Z maldijo, mientras pensaba en la manera en que Bella lo había mirado después de que acabara con ese asesino. Tenía los ojos muy abiertos, estaba pálida y no podía cerrar la boca por la impresión que le había causado lo que él había hecho.

El problema era que la misión de la Hermandad de proteger a la raza de los vampiros era un asunto desagradable. Era sucio y feo y, a veces, demasiado horrible para que los demás lo supieran. Siempre había sangre. Lo peor de todo era que Bella había visto su instinto asesino, su avidez por matar. Y Zsadist estaba bastante seguro de que eso era lo que más la perturbaba.

«Concentración, imbécil. Vamos, deja de pensar».

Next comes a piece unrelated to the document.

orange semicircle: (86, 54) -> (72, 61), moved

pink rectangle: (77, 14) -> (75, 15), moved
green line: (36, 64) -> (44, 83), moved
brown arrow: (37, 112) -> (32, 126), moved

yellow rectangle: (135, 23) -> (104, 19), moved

Z revisó el chasis un poco más, arrastrándose debajo de la camioneta. Finalmente encontró lo que estaba buscando: una hendidura perfecta. Se quitó la chaqueta, envolvió el teléfono y lo metió en el hueco. Comprobó que había quedado bien sujeto y luego se desmaterializó.

Sabía que esa trampa no iba a durar mucho allí, pero era mejor que nada. Y ahora Vishous podría rastrear la Explorer desde la casa, porque ese pequeño Nokia plateado tenía un chip GPS.

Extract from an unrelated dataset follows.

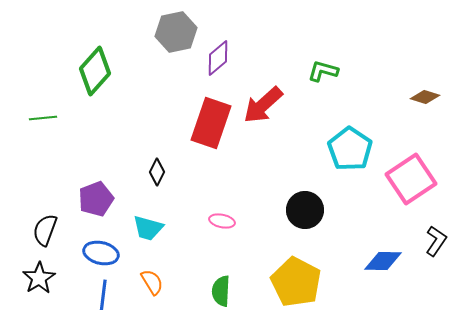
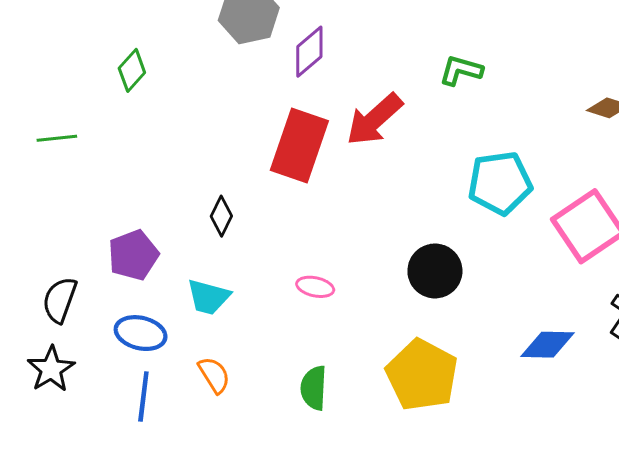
green diamond: (95, 71) -> (132, 70), size x0.6
cyan pentagon: (350, 149) -> (500, 183), turned 30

Z reapareció en el borde del jardín, para poder ver la parte trasera de la casa. Había hecho un buen trabajo al reparar la puerta. Por fortuna, el marco estaba intacto, así que había podido fijarlo y volver a conectar los sensores de la alarma. Luego encontró un toldo plástico en el garaje, que le sirvió para cubrir el monstruoso hueco que había en lugar de la cristalera.

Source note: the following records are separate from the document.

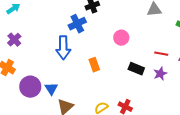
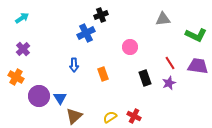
blue arrow: (63, 48) -> (74, 65), moved, size x0.6
red line: (161, 54) -> (170, 63), turned 48
black rectangle: (136, 69) -> (145, 78), turned 49

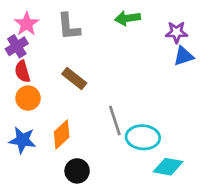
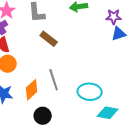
brown rectangle: (74, 78) -> (49, 39), moved
gray line: (115, 120) -> (54, 80), moved

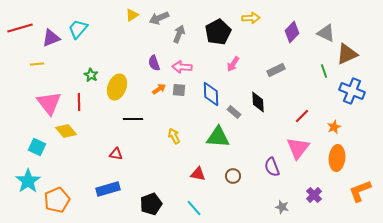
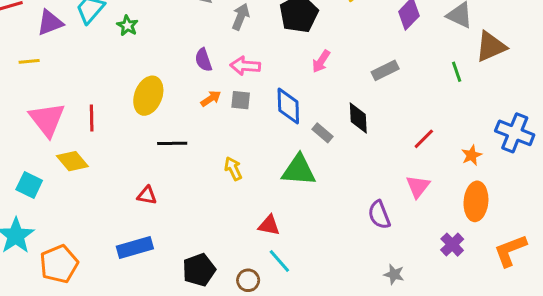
green star: (91, 75) -> (127, 26), moved
blue cross: (352, 91) -> (515, 133), moved
pink triangle: (298, 148) -> (418, 186), size x0.7
brown circle: (233, 176) -> (248, 280), moved
purple cross: (314, 195) -> (452, 245), moved
cyan line: (194, 208) -> (279, 261), moved

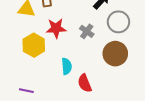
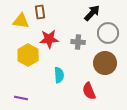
gray cross: (87, 31) -> (78, 42), turned -32
red semicircle: (85, 83) -> (89, 91), moved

Pensó en Bella… quizás después de lo que había visto ya no quisiera saber nada de él… Por una parte, eso le parecía bien, porque eso era lo que quería… aunque no, no quería que ella pensara que era un salvaje.

De pronto Z vio que, a lo lejos, dos luces se desviaban de la carretera 22 y tomaban la entrada privada hacia la casa. El coche redujo la marcha al llegar y luego se detuvo.

¿Era un Bentley? Sí, al menos eso parecía.

¡Por Dios! ¿Un automóvil tan lujoso como ése? Tenía que ser un miembro de la familia de Bella. Sin duda les habían notificado que el sistema de seguridad había estado apagado un rato y que lo habían vuelto a conectar hacía cerca de diez minutos.

¡Mierda! Ése no era buen momento para que alguien decidiera echar un vistazo. Con la suerte que le caracterizaba, seguro que los restrictores elegirían este momento para regresar a buscar su camioneta… y querrían echarle un vistazo a la casa por pura diversión.

Z maldijo en voz baja y esperó a que una de las puertas del Bentley se abriera… sólo que nadie salió del auto y el motor se mantuvo encendido. Eso era bueno. Como la alarma estaba activada, tal vez no querrían entrar. Y era lo mejor, porque la cocina estaba hecha un desastre.

Z olfateó el aire frío, pero no pudo percibir ningún olor. Sin embargo, el instinto le dijo que se trataba de un hombre. ¿El hermano de Bella? Era lo más probable. Él era el que solía ir a la casa de su hermana a inspeccionar de vez en cuando.

«Así es, amigo. Mira las ventanas del frente. ¿Ves? No hay nada raro. No hay nadie en la casa. Ahora, haznos un favor a los dos y lárgate de aquí».

El coche se quedó ahí durante lo que le parecieron a Z como cinco horas. Luego retrocedió, dobló por la calle y se perdió de vista.

Z respiró hondo. ¡Por Dios… estaba muy nervioso esa noche!

El tiempo pasó. Mientras permanecía allí, solo entre los pinos, mirando fijamente la casa de Bella, se preguntaba si ahora ella le tendría miedo.

Después de un rato se levantó un viento fuerte y el frío le penetró hasta los huesos. Z acogió el dolor con desesperación.